Howdy. Happy Friday.
Last Monday I told you the oil is received, not made. The good stuff arrives on its own. Our job is mostly to show up and catch it.
Then I spent this week trying to make it instead. As much as I could.
As fast as I could.
This is the sixth thing I have put out in six days. Including today. I am diagnosing the disease in the middle of the symptom.
Not anxious. The well is not closing. It’s the opposite. There is more in me than there are mornings left to get it out, so I open every gate and let it pour, and I call the flooding abundance.
The Flood
Too much water does not feed the ground. It floods it.
The soil cannot drink a downpour any faster than it drinks a rain. The excess runs off the top, takes the loose earth with it, and pools where nothing was trying to grow. You can drown a field trying to feed it. Anyone who has tried to keep a garden alive knows this. I forgot it the second I sat down at the keyboard.
A reader cannot drink from a fire hose, and neither can the work. When I write more than a thousand words a day, most of it sheets off and is gone by noon. The piece that needed a week gets buried under the three that came after it.
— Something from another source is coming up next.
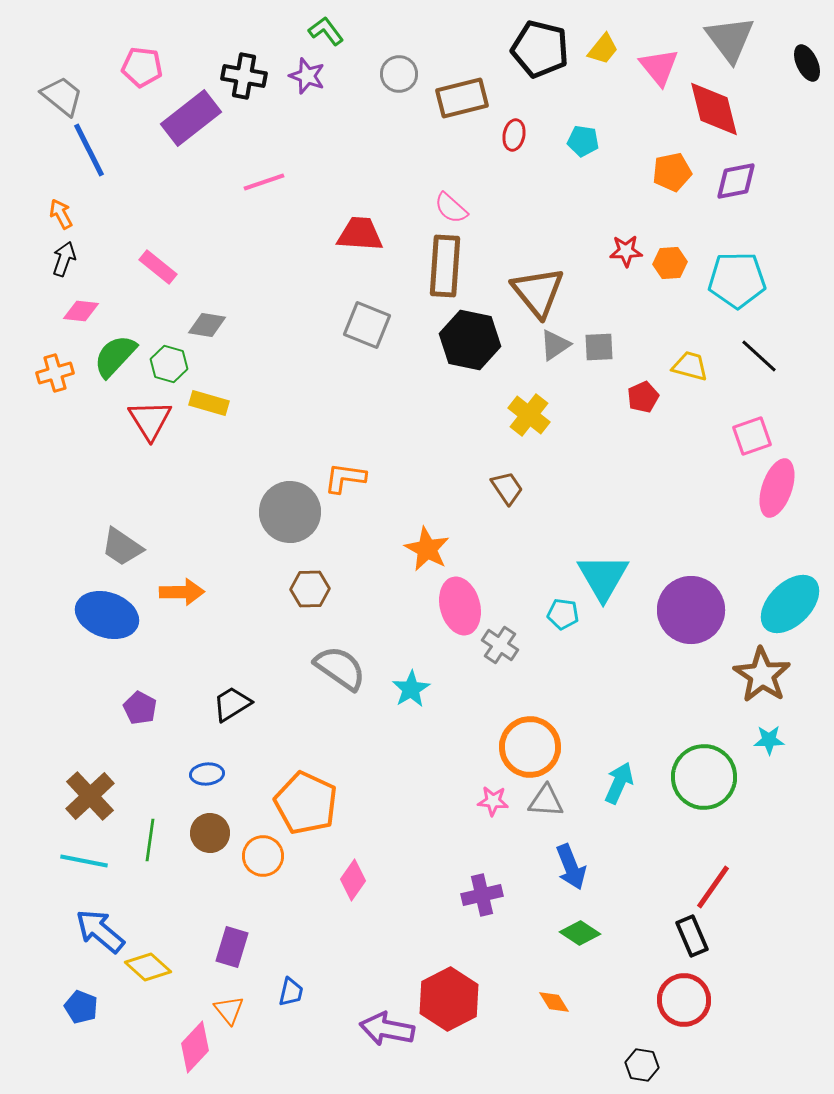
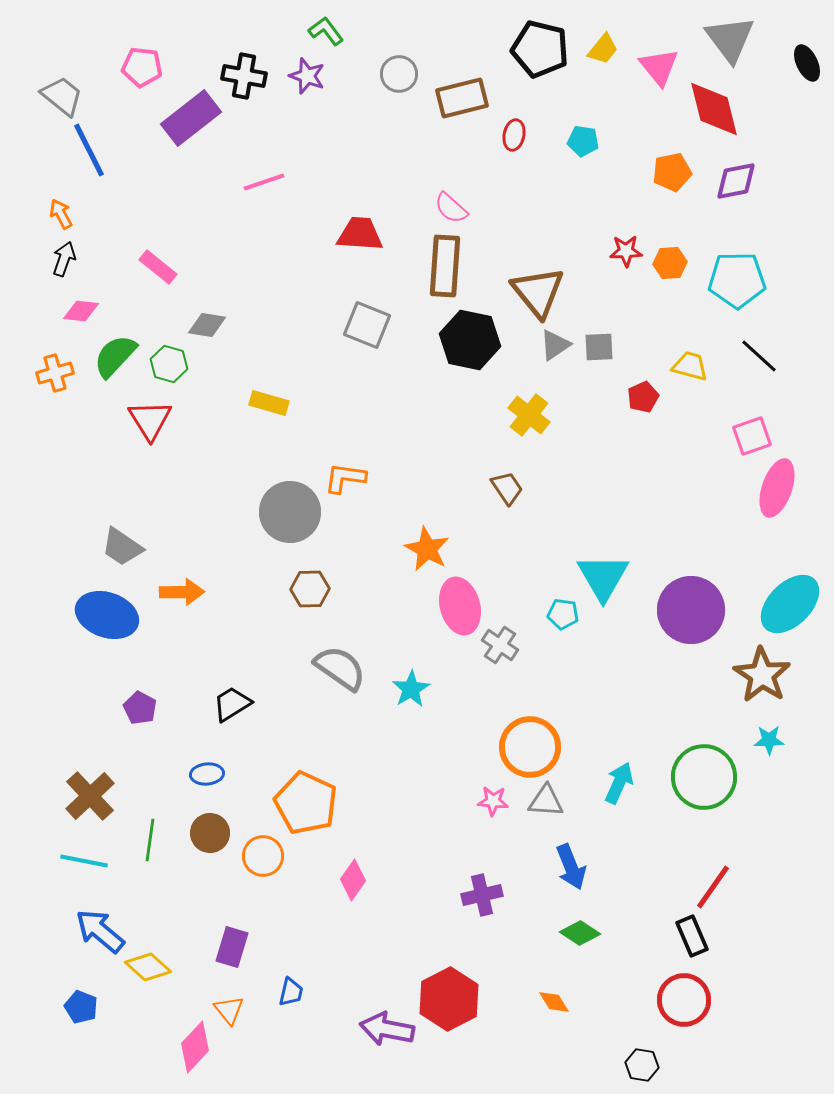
yellow rectangle at (209, 403): moved 60 px right
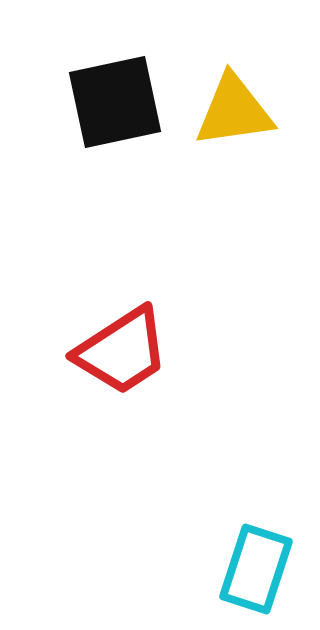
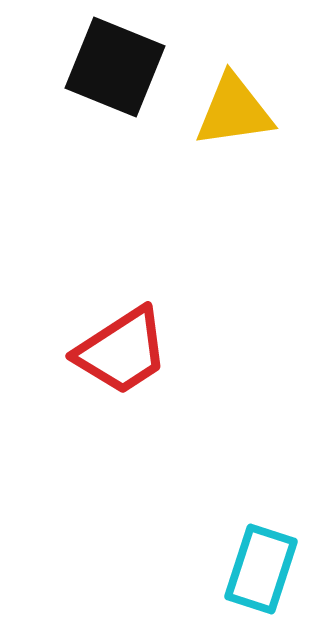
black square: moved 35 px up; rotated 34 degrees clockwise
cyan rectangle: moved 5 px right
The slow deep thing that was trying to root in me washes out with all the rest.
The mornings really are finite. That part is not a lie. But the urgency lies about the cure. It swears the answer to running out of time is to move faster, to pour harder, to open every gate. It says it so reasonably I believe it.
The Bloom
This is the week of the book where Cameron stops talking about art and starts talking about money. People hate this chapter. A close friend a few weeks ahead of me in the same pages put it perfectly.
This is a creativity book, why am I being asked to budget?
But the money was never the point. It’s a ripple. The teaching underneath it is simple. Abundance is already happening, all around you, whether or not you show up to produce it.
The wildflower in the ditch does not strive. It blooms in gravel and runoff, on no one’s schedule, for no one in particular. Cameron says the thing I needed to hear this week. Discipline is not always the most virtuous or the most fruitful trait. I have built seventeen months on discipline. Past a point, discipline is just the polite name for a man who does not trust the supply.
Jesus told a story about a man who scattered seed on the ground and then slept and rose, night and day, while the seed sprouted and grew and he did not know how. First the blade. Then the ear. Then the full grain in the ear. The earth produced all of it by itself, on a clock that was never his to set.
The Mountain
Moses spent forty years leading his people toward a country he had been promised at a burning bush, and he never set foot in it. At the very end God brought him up a mountain and showed him the whole land, every far hill of it, and told him plainly that he would see it with his own eyes but would not cross over. He laid down there with the river still uncrossed and the work unfinished, and it was not a failure. It was a whole life given to something he was never going to get to finish.
That is the answer to the clock. You are not going to finish.
You were never going to finish. The thing you are building outlasts the years you have to build it, and it was always meant to. The only thing ever asked of you is to give yourself to the part you are standing in.
I have everything I need. The seed grows whether I stand over it or not. The wildflower blooms in the ditch without my permission. None of it was ever waiting on me to hurry.
The Assignment
Three things this week.
01. The Count
Asking you to count what you have. You will resist it the way everyone does. Do it anyway, and do not stop at the numbers. Count the abundance already blooming around you that you did not produce and cannot take credit for. The people. The ideas arriving faster than you can use them. The morning, showing up again, free.
02. The Small Luxury
Take one. Fresh fruit. A ten-minute shower (or bath). The hour you keep telling yourself you have not earned. Let yourself have the thing that is purely for the pleasure of being alive, and watch what it does to the work.
03. The Far Country
Write to the feeling that you are running out of time.
Then write this line at the top of the page:
I am not going to finish.
And I give myself to it anyway.
Answer it. What would you give yourself to, fully, today, if you finally accepted you were not going to finish?
This Week
I put out my first big listicle-y guide this week and broke it into shorter reads you can take one at a time. The longer work keeps unfolding at its own pace.
Everything I publish is free. Read what you have room for and leave the rest.
If any of this hit you, forward it to the person flooding their own field, sure that more and faster is the same as better.
<3EKO
P.S. What are you rushing that only grows in its own time? The mornings are finite. Drowning them does not make more. Let something bloom.
You can always support me, but I have everything I need. So do you.
I love you.


Darling EKO,
When we write on a regular basis, when we honor the Spirit, the Holy Spirit comes through us. Every famous songwriter I know experiences this. When we shared we all had a common thread. We could write, but when God poured through - those were our best songs.
And it's the ease to let go and let it happen that serves this. No editing, no critique, just the vessel for the Spirit to say what It needs to say. We can always go back and refine, but usually we didn't have to.
You know the process, you are in it now.
Patti
2 things that help me in this: 1) get up and start the day earlier and 2) smile more.